The Houston Young Lawyers Association ("HYLA") was founded in 1937, when Lewis W. Cutrer, Arthur P. Terrell and Roland Voight started the Houston Junior Bar Association, to give "the young lawyers an opportunity to better know one another and to informally exchange ideas regarding the profession." In 1939, the Houston Bar Association ("HBA"), headed by James S. Bracewell, asked the young lawyers to join its organization as the Junior Bar Section. Although the young lawyers were a section of the HBA, they had to have their own officers and committees.

For the most part, the Houston Junior Bar served as a social organization meeting jointly with the HBA until after World War II. The membership ranks were depleted greatly during the war and the focus of the group shifted to helping members entering the service get commissions based on education without having to complete officer candidate school. Efforts were made to keep up with members in the service by reporting their activities in the Bar publications.

It was not until 1959 that the young lawyers began to meet separately from the HBA and appoint their own committees regularly each year. One of the first projects undertaken was a Handbook of Practice in the State Courts of Harris County written under the tutelage of The Honorable Hal DeMoss Houston Junior Bar President, 1962 and current judge on the U.S. Court of Appeals for the Fifth Circuit. In an effort to serve the community in a meaningful way, Carol Vance directed and produced a mock trial that was presented to high school students at the Music Hall.
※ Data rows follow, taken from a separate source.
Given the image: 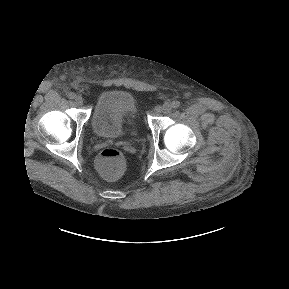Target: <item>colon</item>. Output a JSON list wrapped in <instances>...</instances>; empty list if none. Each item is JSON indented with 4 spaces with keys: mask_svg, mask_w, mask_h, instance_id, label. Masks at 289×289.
<instances>
[{
    "mask_svg": "<svg viewBox=\"0 0 289 289\" xmlns=\"http://www.w3.org/2000/svg\"><path fill=\"white\" fill-rule=\"evenodd\" d=\"M126 160L123 153L116 148H105L97 157L96 167L98 171L108 179L120 177L125 169Z\"/></svg>",
    "mask_w": 289,
    "mask_h": 289,
    "instance_id": "1",
    "label": "colon"
}]
</instances>
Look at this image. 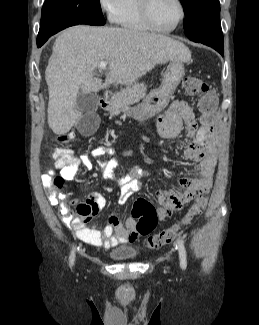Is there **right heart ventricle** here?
Listing matches in <instances>:
<instances>
[{"instance_id":"1","label":"right heart ventricle","mask_w":259,"mask_h":325,"mask_svg":"<svg viewBox=\"0 0 259 325\" xmlns=\"http://www.w3.org/2000/svg\"><path fill=\"white\" fill-rule=\"evenodd\" d=\"M114 21L120 26L130 30H150L142 18L139 0H122Z\"/></svg>"}]
</instances>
The Junior and Senior Bars continued to work on projects together, and in 1965 they formed the Houston Legal Foundation. In the late sixties the Junior Bar veered from the typical nonpolitical role of a large organization and after much debate passed a resolution simply stating its position on a controversial Supreme Court decision directing teachers and principals to "cross over" to schools in which the majority of students were of a different race.

In the 1970's, HYLA became an independent association and changed its name from the Houston Jr. Bar to the Houston Young Lawyers Association. By the mid 80's the organization had grown to 2,200 members and had repeatedly won awards locally and nationally as an outstanding young lawyers association. The focus in membership was to attract in-house corporate attorneys. When Houston experienced the hurricane forces of Alicia, the young lawyers organized the Disaster Assistance Program to provide legal assistance to people displaced by the hurricane.
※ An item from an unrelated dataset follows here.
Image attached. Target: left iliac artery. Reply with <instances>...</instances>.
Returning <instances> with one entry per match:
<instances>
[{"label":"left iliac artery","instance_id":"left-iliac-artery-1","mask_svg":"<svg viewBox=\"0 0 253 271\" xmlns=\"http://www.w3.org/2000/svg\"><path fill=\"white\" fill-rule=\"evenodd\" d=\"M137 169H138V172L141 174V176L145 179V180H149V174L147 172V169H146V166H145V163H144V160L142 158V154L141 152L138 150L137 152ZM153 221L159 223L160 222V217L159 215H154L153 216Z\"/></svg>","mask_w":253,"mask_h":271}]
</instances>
In 1990, HYLA elected its first woman president, Melanie Bragg. By 1992, HYLA established its own foundation, the Houston Young Lawyers Foundation, which operates charitable programs and assists with projects that benefit the community. In 1993, HYLA was recognized by the American Bar Association as having the most outstanding overall slate of projects that serve the community and the profession among young lawyer bar associations of its size.

HYLA hired its first executive director in 1995. That same year, the association launched a membership diversity drive to increase the participation of minority members in the organization. As a service to the public, the VoTexas project was launched at North Shore High school to educate students on the process of voting.
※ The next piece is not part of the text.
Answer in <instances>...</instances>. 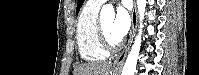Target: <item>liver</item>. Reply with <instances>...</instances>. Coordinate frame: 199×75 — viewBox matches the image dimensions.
<instances>
[{"label":"liver","instance_id":"6515ba94","mask_svg":"<svg viewBox=\"0 0 199 75\" xmlns=\"http://www.w3.org/2000/svg\"><path fill=\"white\" fill-rule=\"evenodd\" d=\"M74 75H112V64L99 62L81 64L75 68Z\"/></svg>","mask_w":199,"mask_h":75}]
</instances>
In the 1996-97 bar year, HYLA launched several new successful programs: Legal Needs for Abused Women, Know Your Rights Legal Information Program, Radio Legal News Show, and Internet and the Law Seminar. The Aspiring Youth Program, created by HYLA in 1992, took on national recognition through a presentation made at the ABA/YLD Affiliate Outreach conference. The program has grown from two (2) schools in Houston to representation in over a dozen Texas cities and ten other states. HYLA elected its first African-American President in 1997, a year highlighted by the celebration of HYLA’s 60th anniversary.

Since its inception in 1937 with 100 attorneys, HYLA has grown to nearly 1,400 members. Its membership included future mayors, city council members, trial, state and federal judges and distinguished attorneys. The initial few committees have grown to over thirty (30) committees and ninety (90) projects. HYLA is proud to have celebrated more than 75 years of service to the community and the profession.